Но в любом правиле есть исключение. Случилось оно и у Короля Подёнщины.
И вот тут, хотим мы этого или нет, но в вечности он остался, пусть в качестве формального отца-основателя. «Трое из леса» как ни крути это первый роман в стилистике славянского фэнтези. Больше, это единственный роман Никитина, который вообще можно читать (но, конечно, не перечитывать). Ничего не изменилось – тот же ужасный, примитивный язык; то же потакание самому дешёвому, самому невзыскательному вкусу, тот же плоский юмор. Но крохотные жемчужные зёрна есть. Новая литературная форма есть.
Да, это плохо, что плохой писатель создал хороший литературный жанр. Но мир вообще не идеален.
Правда, Мария Семёнова разрабатывала славянское фэнтези совершенно самостоятельно, не подозревая даже о существовании «Трое из леса». Но «Трое из леса» были на два года раньше. Так что, формально изобрёл славянское он.
Но прощать ли ему за эти заслуги все преступления перед хорошим вкусом? Каждый решает самостоятельно. Тем более что все мы знаем хороших писателей, которые выросли на творчестве Марии Семёновой, а на советах Никитина можно гарантированно вырастить только литературных дельцов.
P/ S А между тем не все, далеко не все литературоведы признают за Никитиным лавры пионера славянского фэнтези. Так что и здесь всё может оказаться не так безоблачно.
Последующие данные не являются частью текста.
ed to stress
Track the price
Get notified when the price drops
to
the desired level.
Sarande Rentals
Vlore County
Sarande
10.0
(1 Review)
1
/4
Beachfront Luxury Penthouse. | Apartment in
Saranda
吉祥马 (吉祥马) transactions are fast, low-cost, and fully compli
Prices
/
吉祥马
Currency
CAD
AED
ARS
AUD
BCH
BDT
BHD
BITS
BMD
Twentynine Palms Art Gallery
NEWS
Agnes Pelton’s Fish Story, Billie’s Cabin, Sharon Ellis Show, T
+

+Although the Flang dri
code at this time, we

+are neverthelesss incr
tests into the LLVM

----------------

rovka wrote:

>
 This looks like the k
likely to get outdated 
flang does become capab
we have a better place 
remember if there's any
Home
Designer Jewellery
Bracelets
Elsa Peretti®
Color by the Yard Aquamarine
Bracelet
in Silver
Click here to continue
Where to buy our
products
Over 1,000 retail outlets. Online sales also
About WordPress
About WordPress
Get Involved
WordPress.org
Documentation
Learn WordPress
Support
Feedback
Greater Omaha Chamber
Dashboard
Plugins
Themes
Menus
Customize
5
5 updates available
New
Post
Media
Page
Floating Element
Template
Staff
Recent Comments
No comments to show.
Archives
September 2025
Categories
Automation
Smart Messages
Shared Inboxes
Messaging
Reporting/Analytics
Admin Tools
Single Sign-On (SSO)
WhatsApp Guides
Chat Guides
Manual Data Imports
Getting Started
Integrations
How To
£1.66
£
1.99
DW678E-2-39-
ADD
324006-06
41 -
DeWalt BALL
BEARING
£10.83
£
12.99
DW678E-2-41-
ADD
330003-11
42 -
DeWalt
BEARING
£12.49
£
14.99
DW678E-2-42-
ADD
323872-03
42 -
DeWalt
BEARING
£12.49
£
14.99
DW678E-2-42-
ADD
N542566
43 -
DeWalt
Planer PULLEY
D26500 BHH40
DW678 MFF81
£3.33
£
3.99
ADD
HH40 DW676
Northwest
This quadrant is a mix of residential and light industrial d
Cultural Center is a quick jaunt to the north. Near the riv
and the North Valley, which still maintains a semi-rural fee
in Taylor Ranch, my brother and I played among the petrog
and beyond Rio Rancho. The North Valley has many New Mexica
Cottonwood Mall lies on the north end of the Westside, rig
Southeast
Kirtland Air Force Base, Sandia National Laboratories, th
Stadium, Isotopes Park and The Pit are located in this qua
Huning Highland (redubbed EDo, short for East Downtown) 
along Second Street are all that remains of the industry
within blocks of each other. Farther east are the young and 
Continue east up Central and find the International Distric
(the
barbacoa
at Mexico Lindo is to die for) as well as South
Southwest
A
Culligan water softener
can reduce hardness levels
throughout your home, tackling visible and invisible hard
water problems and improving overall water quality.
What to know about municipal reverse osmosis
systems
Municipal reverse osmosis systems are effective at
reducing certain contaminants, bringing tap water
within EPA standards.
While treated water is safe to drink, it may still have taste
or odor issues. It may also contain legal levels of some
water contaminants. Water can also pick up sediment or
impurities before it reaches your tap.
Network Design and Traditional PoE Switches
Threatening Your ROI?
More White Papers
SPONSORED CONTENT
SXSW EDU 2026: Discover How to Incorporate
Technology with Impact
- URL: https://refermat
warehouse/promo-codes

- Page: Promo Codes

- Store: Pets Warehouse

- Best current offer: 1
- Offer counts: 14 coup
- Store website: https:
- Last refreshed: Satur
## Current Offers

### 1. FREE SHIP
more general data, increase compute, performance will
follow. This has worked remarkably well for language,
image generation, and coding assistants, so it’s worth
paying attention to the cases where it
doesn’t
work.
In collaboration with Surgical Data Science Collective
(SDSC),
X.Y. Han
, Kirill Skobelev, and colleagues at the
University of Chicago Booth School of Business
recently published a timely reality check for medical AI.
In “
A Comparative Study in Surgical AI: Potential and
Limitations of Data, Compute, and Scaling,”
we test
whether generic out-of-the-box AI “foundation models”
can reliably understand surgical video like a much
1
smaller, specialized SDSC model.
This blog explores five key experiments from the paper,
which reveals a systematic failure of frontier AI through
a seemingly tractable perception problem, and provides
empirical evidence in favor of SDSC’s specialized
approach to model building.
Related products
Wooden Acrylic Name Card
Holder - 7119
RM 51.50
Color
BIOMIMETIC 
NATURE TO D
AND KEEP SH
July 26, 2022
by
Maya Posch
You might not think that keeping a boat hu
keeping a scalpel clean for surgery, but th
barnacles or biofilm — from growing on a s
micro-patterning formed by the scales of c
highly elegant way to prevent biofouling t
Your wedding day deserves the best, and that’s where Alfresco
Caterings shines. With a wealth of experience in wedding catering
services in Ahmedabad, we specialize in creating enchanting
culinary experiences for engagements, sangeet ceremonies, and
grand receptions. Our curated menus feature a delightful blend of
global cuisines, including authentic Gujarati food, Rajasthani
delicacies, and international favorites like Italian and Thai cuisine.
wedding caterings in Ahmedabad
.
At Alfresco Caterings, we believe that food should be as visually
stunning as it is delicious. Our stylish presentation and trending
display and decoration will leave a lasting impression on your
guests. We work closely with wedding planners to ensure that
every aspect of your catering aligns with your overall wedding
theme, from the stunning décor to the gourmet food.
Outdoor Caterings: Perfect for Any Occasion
*Тут стоит сказать, что иногда наш «производственный роман» ошибочно не разделяют с западным «Occupational Novel». Это в корне неверно, оба жанра развивались абсолютно параллельно, никак не пересекаясь и стоят на разных идеологических базах. «Occupational Novel» может быть и о сфере услуг, поэтому более корректный перевод «трудовой роман». А у нас именно производство, рабочий класс и всё такое.